Rhupus patients have lower incidences of malar rash, hemolytic anemia, and renal and neurological involvement compared with the control group. Rhupus patients rarely have severe renal disorders such as nephrotic syndrome and renal insufficiency. The SLEDAI scores, initial corticosteroid dosages, and the usage ratio of methylprednisolone pulse therapy are lower in the Rhupus patients than in the control group. Previous studies also showed that Rhupus patients have mild SLE activity and lower incidence of visceral organ involvement compared with SLE patients without RA.2 The immunoglobulin M-type of RF could compete with complement for binding to circulating immunocompounds, which, in turn, helps to protect the body from complement activation. As mild activity of SLE and better prognosis is presented in Rhupus patients, lower amounts of corticosteroids and immunosuppressive agents were given to treat Rhupus syndrome.11
Whether Rhupus is a distinct entity with overlapping RA and SLE or is a subset of SLE is a subject of debate, as some patients with Rhupus have specific antibodies of SLE. In the present study, we demonstrated that Rhupus patients showed a prevalence of anti-double-stranded DNA and anti-Sm antibodies that was similar to those of lupus patients without RA coexistence. However, Rhupus patients display a clinical and serological profile that differs significantly from SLE with more “robust” features of RA such as severe, erosive, and deforming arthropathy as well as a significantly high prevalence of RF and anti-CCP antibodies, while having mild SLE disease activity and much lower rates of visceral organ involvement. Our findings support the contention that Rhupus is an overlap of RA and SLE and not merely a specific subset of SLE.14,16
The serum CRP level is usually normal or slightly increased in most patients with active SLE, and a highly elevated CRP level is almost always associated with infections. CRP levels were previously found to be significantly higher in SLE patients with erosive arthritis compared with nonerosive arthritis patients,7 which is in agreement with our results. As such, it would be reasonable to speculate that erosive arthritis occurs in SLE patients with obviously increased CRP.
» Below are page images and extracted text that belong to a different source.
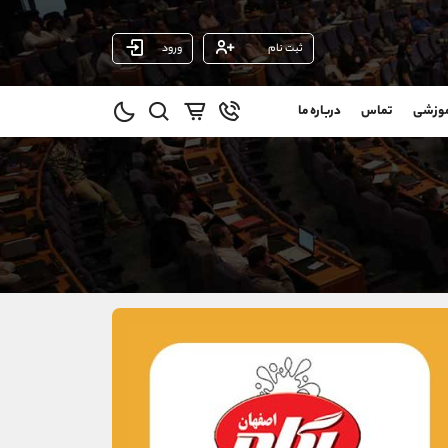
ثبت نام
ورود
پشتیبان فروش
(فائزه تهرانی)
موزشی
تماس
درباره ما
0
موبایل
09101364784
و
واتساپ
شروع گفتگو
@
تلگرام
@Armteam_admin_104
11
داخلی
104
021-22021030
021-22021040
90001030
@alireza.mehrabii
@alirezamehrabi_com
@alirezamehrabi_official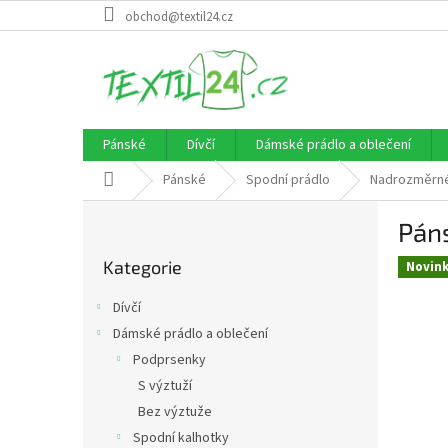
Přejít
obchod@textil24.cz
na
obsah
Pánské
Dívčí
Dámské prádlo a oblečení
Domů
Pánské
Spodní prádlo
Nadrozměrné
P
Pán
o
Přeskočit
s
Kategorie
kategorie
Novin
t
r
Dívčí
a
Dámské prádlo a oblečení
n
Podprsenky
n
í
S výztuží
p
Bez výztuže
a
Spodní kalhotky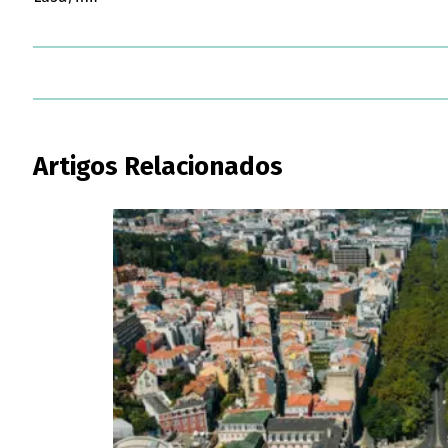
Artigos Relacionados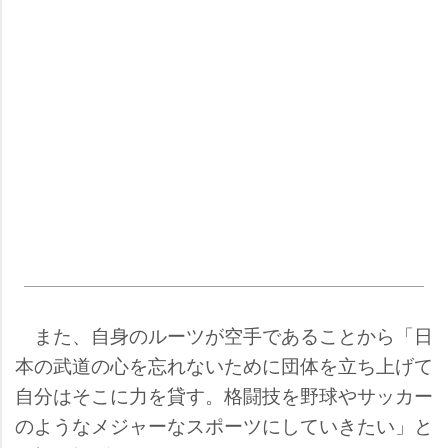
また、自身のルーツが空手であることから「日
本の武道の心を忘れないために団体を立ち上げて
自分はそこに力を貸す。格闘技を野球やサッカー
のようなメジャーなスポーツにしていきたい」と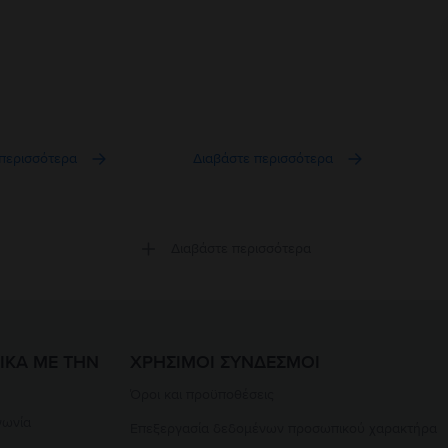
περισσότερα
Διαβάστε περισσότερα
Διαβάστε περισσότερα
ΙΚΆ ΜΕ ΤΗΝ
ΧΡΉΣΙΜΟΙ ΣΎΝΔΕΣΜΟΙ
Όροι και προϋποθέσεις
νωνία
Επεξεργασία δεδομένων προσωπικού χαρακτήρα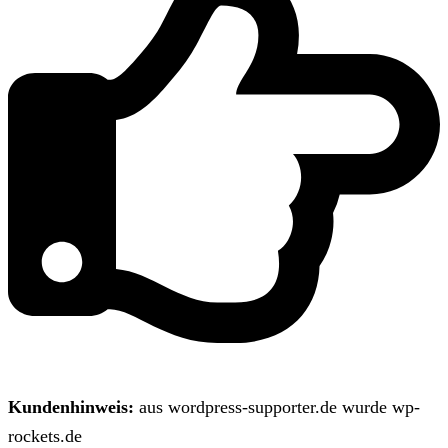
Kundenhinweis:
aus wordpress-supporter.de wurde wp-
rockets.de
The anti-CCP antibody has high sensitivity and specificity for the diagnosis of RA and is significantly associated with radiological joint erosion.17,18 Some SLE patients also have anti-CCP antibody, which is reflected in a report by Zhao et al.19 that showed 13.8% anti-CCP antibody positivity in 138 Chinese SLE patients. Other studies indicated that the presence of anti-CCP antibody in SLE patients increased the risk of developing erosive/deforming arthritis by 18–28-fold.17,20 Tani et al.11 also found an association of RF positivity and joint erosion in SLE patients.11 In our study, the percentage of patients showing positive results for RF and anti-CCP antibody was significantly higher in the Rhupus group than in the control group. Since RF and anti-CCP antibody positivity is associated with erosive arthritis, SLE patients with such indicators should be aggressively treated to control joint inflammation.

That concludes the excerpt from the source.